Optimization
Optimization Problem: Try to find values for a set of variables that minimize/maximize a scalar valued objective function
- $\arg \min_{\theta}L(\theta)$
The point that satisfies the optimization problem is called global optimum
Local optimum is a point that has optimal objective value compared to nearby points.
Optimality Conditions
- gradient $g(\theta) = \nabla L(\theta)$ is zero
- Hessian $H(\theta) = \nabla^2 L(\theta)$ is positive definite
Unconstrained Optimization: Finding any value in parameter space that minimizes the loss
Constrained Optimization: Finding optimal value in a feasible set that is subset of the parameter space. $\mathit C \in {\theta : g_j(\theta) \le 0 : j \in I, h_k(\theta)= 0 : k \in E }$
- I is the set of ineuqliaty constraints
- K is the set of equality constraints
- If there are too many constraints the feasible set may become empty.

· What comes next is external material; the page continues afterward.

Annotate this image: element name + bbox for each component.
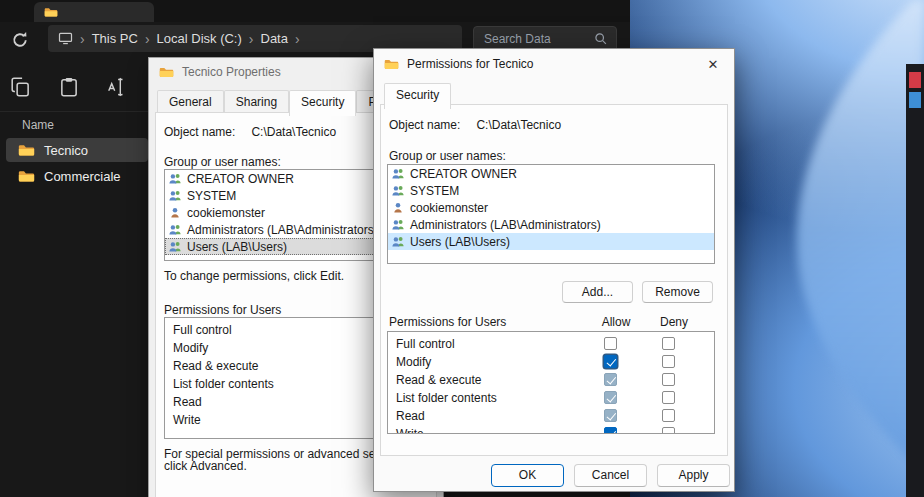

Smooth Optimization: Objective and constraints are continuously differentiable
Lipschitz Constant: $|f(x_1) - f(x_2)| \le L|x_1 - x_2|$
- Function cannot change by more than L units if input changes by 1 unit
Non-smooth Optimization: Some points where gradient of the objective or the constraints is not well defined
Composite Objective: Contains both smooth and non-smooth terms.
Subgradient: Generalized notion of derivative to work with functions having local discontinuities.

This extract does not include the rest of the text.